3 Am 18. Dezember 2008 trafen die Parteien mehrere Vereinbarungen. Sie schlossen zunächst mit Wirkung zum 1. Januar 2009 einen Wärmelieferungsvertrag über die Versorgung der Immobilien der Bekl. mit Wärme durch die Kl. Daneben unterzeichneten sie einen Vertrag über die Vermietung des im Eigentum der Bekl. stehenden Heizraums an die Kl. sowie einen Kaufvertrag zur Veräußerung der dazu gehörenden Infrastruktur (Gaskessel etc.). Ferner trafen sie eine „Eintrittsvereinbarung", die vorsieht, dass die Kl. anstelle der Bekl. in die dort bezeichneten Verträge zwischen der Bekl. und Dritten eintreten soll; von dieser Vereinbarung ist auch der Erdgasversorgungsvertrag zwischen der Bekl. und der E. GmbH erfasst. Der Wärmelieferungsvertrag und der Mietvertrag sehen jeweils eine Vertragsdauer von 15 Jahren vor; der Kaufvertrag enthält eine Regelung, nach der der Kaufpreis von 300.000 € in 180 Monatsraten zu zahlen ist.

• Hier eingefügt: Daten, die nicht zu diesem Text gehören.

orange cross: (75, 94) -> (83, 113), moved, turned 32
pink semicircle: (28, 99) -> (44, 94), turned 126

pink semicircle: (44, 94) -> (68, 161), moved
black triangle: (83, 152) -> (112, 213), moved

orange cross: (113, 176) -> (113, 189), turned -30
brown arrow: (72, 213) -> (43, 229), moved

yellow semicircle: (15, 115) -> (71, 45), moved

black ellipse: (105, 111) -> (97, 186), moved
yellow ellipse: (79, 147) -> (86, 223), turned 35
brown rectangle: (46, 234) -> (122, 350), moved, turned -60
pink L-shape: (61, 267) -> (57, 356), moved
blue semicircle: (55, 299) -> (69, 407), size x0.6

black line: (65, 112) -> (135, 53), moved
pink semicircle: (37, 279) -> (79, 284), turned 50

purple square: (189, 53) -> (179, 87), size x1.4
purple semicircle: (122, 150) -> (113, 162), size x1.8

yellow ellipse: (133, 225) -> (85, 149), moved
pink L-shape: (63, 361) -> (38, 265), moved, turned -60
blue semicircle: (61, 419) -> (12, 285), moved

4 Bei Abschluss sämtlicher Verträge wurde die Bekl. von ihrem zum damaligen Zeitpunkt im Handelsregister eingetragenen alleinvertretungsberechtigten Geschäftsführer G. G. vertreten. Die Bekl. ist der Ansicht, ihr Geschäftsführer habe sie bei den Vertragsabschlüssen nicht wirksam vertreten, weil „außergewöhnliche Geschäfte" - hierzu seien die abgeschlossenen Verträge zu zählen - nach § 17 Abs. 2 Buchst. i des Gesellschaftsvertrags der Bekl. der - hier nicht erteilten - Zustimmung des Aufsichtsrats bedürften.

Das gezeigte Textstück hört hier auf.